Happy senior golden retriever

Step 5 – Practice

Keep practising outdoors but on lead, long line or in a secure area, when your dog is responding really well, add in distractions. Use the recall game between two or more people and keep the rewards exciting and fun. Build up until you can say your cue word even when something really interesting is going on and your dog will still turn and pay attention to you.

Step 6 – Off the lead

Once you know you get a response every time you use your recall cue, you can try it off lead. Make sure you are in a safe situation where you are comfortable and confident, preferably somewhere your dog knows well too. Don’t wait for an emergency or for your dog to be really distracted, set them up for success. Recall your dog and reward them, this is a really good time to use a game if your dog finds that rewarding, then let them go back to explore. You don’t want your dog to associate coming back with being put on the lead and the end of their walk, so practise the recall plenty throughout the walk.

Step 7 – Checking in

This is not a recall step so much as a tip, but it’s something that will really help your recall. Checking in is just rewarding your dog every time they come back or look to you of their own choice on a walk. This not only strengthens your bond and makes you rewarding to be close to, it encourages them to know where you are at all times so when you do recall them, they know exactly where to go.

Step 8 – Using your recall

Some people will choose to stop rewarding the recall once they have practised off lead for a while and their dog is coming back reliably. | would suggest that you continue to reward it sometimes, even just with a game or toy, and there’s nothing wrong with rewarding all or most of the time. Because recall is so important and keeps your dog safe, it is a good idea to keep practising and make sure your dog is motivated, especially reward them if they have come away from something they really like.

Bright eyed Jack Russell terrier


What if your recall isn’t perfect and your dog slips their collar? Or you thought it was time to practise off lead but now they’re not coming back?

First of all don’t get angry at yourself or them, mistakes happen!

Getting your dogs’ attention and interest is the key here and you have loads of options, from dancing and singing to running in the opposite direction shouting their name or favourite word. My favourite is to throw yourself on the ground and wave your arms and legs around.

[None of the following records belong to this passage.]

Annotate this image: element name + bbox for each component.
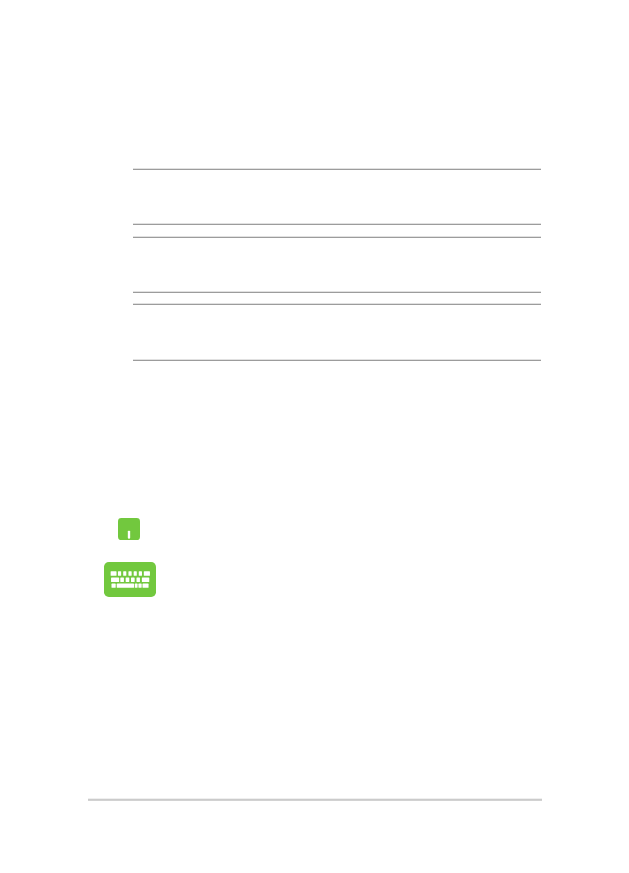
button[interactable]: Keyboard	[104, 562, 156, 597]
button[interactable]: Touchpad	[118, 518, 140, 540]
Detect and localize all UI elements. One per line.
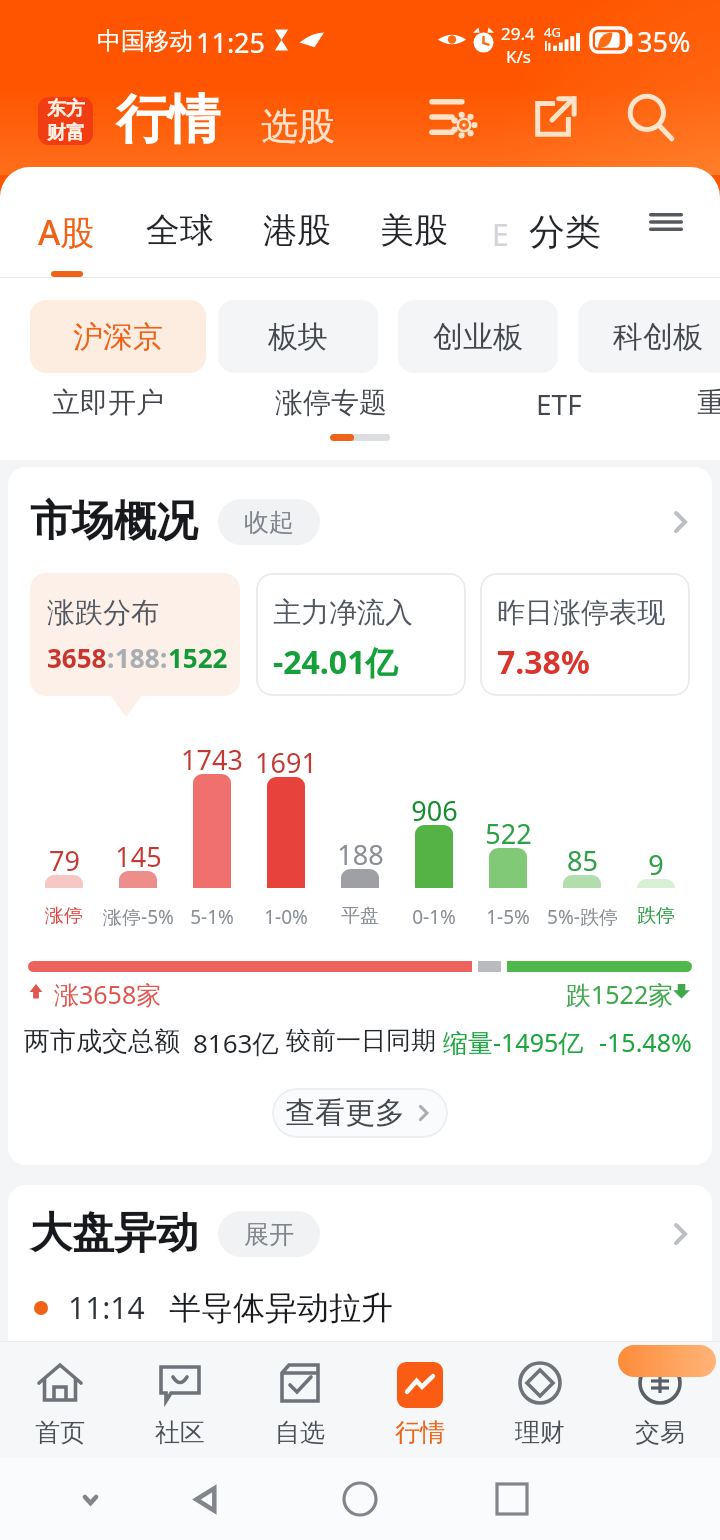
button[interactable]: 市场概况 — [30, 495, 696, 548]
button[interactable]: 昨日涨停表现 — [480, 573, 690, 696]
button[interactable]: 自选 — [240, 1341, 360, 1458]
staticText: 自选 — [275, 1417, 325, 1448]
staticText: 东方 — [47, 97, 85, 121]
button[interactable]: 行情 — [360, 1341, 480, 1458]
button[interactable]: 美股 — [380, 209, 448, 252]
button[interactable]: Search — [619, 86, 683, 150]
staticText: 涨停-5% — [103, 904, 174, 930]
staticText: 理财 — [515, 1417, 565, 1448]
staticText: 79 — [49, 842, 80, 879]
button[interactable]: 立即开户 — [52, 385, 164, 420]
button[interactable]: 展开 — [218, 1211, 320, 1257]
staticText: 1-0% — [264, 904, 308, 930]
button[interactable]: Hide keyboard — [50, 1458, 130, 1540]
staticText: 平盘 — [341, 904, 379, 928]
button[interactable]: 港股 — [263, 209, 331, 252]
staticText: A股 — [38, 209, 95, 255]
staticText: 1522 — [168, 640, 228, 675]
button[interactable]: 沪深京 — [30, 300, 206, 373]
button[interactable]: 主力净流入 — [256, 573, 466, 696]
button[interactable]: 涨停专题 — [275, 385, 387, 420]
button[interactable]: 收起 — [218, 499, 320, 545]
staticText: 涨3658家 — [54, 977, 162, 1011]
staticText: E — [492, 214, 509, 255]
staticText: 财富 — [47, 121, 85, 145]
button[interactable]: A股 — [38, 209, 95, 255]
staticText: 7.38% — [497, 640, 590, 684]
staticText: 主力净流入 — [273, 595, 413, 630]
staticText: 科创板 — [613, 318, 703, 356]
staticText: 较前一日同期 — [286, 1025, 436, 1056]
staticText: 首页 — [35, 1417, 85, 1448]
staticText: 市场概况 — [30, 495, 198, 548]
staticText: 收起 — [244, 507, 294, 538]
staticText: 涨停专题 — [275, 385, 387, 420]
button[interactable]: 分类 — [529, 209, 601, 254]
button[interactable]: 涨跌分布 — [30, 573, 240, 696]
button[interactable]: 社区 — [120, 1341, 240, 1458]
staticText: 1-5% — [486, 904, 530, 930]
staticText: 1691 — [255, 744, 317, 781]
staticText: 0-1% — [412, 904, 456, 930]
staticText: 分类 — [529, 209, 601, 254]
staticText: 跌停 — [637, 904, 675, 928]
button[interactable]: 交易 — [600, 1341, 720, 1458]
button[interactable]: 科创板 — [578, 300, 720, 373]
button[interactable]: 大盘异动 — [30, 1207, 696, 1260]
staticText: 906 — [411, 792, 458, 829]
button[interactable]: 理财 — [480, 1341, 600, 1458]
button[interactable]: 11:14 — [34, 1287, 712, 1328]
staticText: 85 — [567, 842, 598, 879]
staticText: 大盘异动 — [30, 1207, 198, 1260]
staticText: 522 — [485, 815, 532, 852]
staticText: 沪深京 — [73, 318, 163, 356]
button[interactable]: 全球 — [146, 209, 214, 252]
staticText: 5%-跌停 — [547, 904, 618, 930]
staticText: 创业板 — [433, 318, 523, 356]
staticText: 缩量-1495亿 — [443, 1025, 584, 1059]
button[interactable]: 选股 — [261, 103, 335, 150]
button[interactable]: 东方 — [38, 97, 93, 145]
button[interactable]: Recents — [472, 1458, 552, 1540]
staticText: 半导体异动拉升 — [169, 1288, 393, 1328]
staticText: 港股 — [263, 209, 331, 252]
staticText: 1743 — [181, 741, 243, 778]
staticText: 涨停 — [45, 904, 83, 928]
staticText: 查看更多 — [285, 1094, 405, 1132]
staticText: 跌1522家 — [566, 977, 674, 1011]
staticText: 昨日涨停表现 — [497, 595, 665, 630]
button[interactable]: 行情 — [116, 87, 220, 153]
staticText: 展开 — [244, 1219, 294, 1250]
staticText: 11:14 — [68, 1287, 145, 1328]
staticText: 5-1% — [190, 904, 234, 930]
staticText: 3658 — [47, 640, 107, 675]
staticText: 188 — [337, 836, 384, 873]
staticText: 板块 — [268, 318, 328, 356]
staticText: 188 — [115, 640, 160, 675]
staticText: -15.48% — [599, 1025, 692, 1059]
button[interactable]: 板块 — [218, 300, 378, 373]
staticText: 两市成交总额 — [24, 1025, 180, 1058]
button[interactable]: 创业板 — [398, 300, 558, 373]
staticText: ETF — [536, 385, 582, 423]
button[interactable]: 重 — [697, 385, 720, 420]
button[interactable]: Share — [522, 86, 586, 150]
staticText: 8163亿 — [193, 1025, 279, 1061]
button[interactable]: 首页 — [0, 1341, 120, 1458]
button[interactable]: Home — [320, 1458, 400, 1540]
button[interactable]: 查看更多 — [272, 1088, 448, 1138]
staticText: 9 — [648, 846, 664, 883]
button[interactable]: Filter settings — [424, 85, 488, 149]
staticText: 全球 — [146, 209, 214, 252]
staticText: 11:25 — [196, 24, 266, 61]
staticText: 29.4 — [501, 22, 535, 45]
staticText: 立即开户 — [52, 385, 164, 420]
button[interactable]: Back — [166, 1458, 246, 1540]
staticText: 选股 — [261, 103, 335, 150]
staticText: : — [160, 640, 168, 675]
staticText: 行情 — [395, 1417, 445, 1448]
button[interactable]: ETF — [536, 385, 582, 423]
staticText: 4G — [544, 23, 561, 41]
staticText: -24.01亿 — [273, 640, 398, 684]
button[interactable]: More tabs — [639, 195, 693, 249]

You may look silly but chances are it’ll be so strange you’ll suddenly be the most interesting thing around and your dog will want to come and see what you’re doing!

An option for more nervous dogs that might find that scary is to crouch down and act really interested in the ground, use your hands and rummage the grass or play with stones, anything to make it look like something is there that they might like too. This is good if the dog is close but not wanting to be caught.

Once you have the dog back, don’t punish them, just make sure they’re securely back on their lead and practise their recall more until letting them off again.

In conclusion: be safe, be consistent, have fun – and happy walking!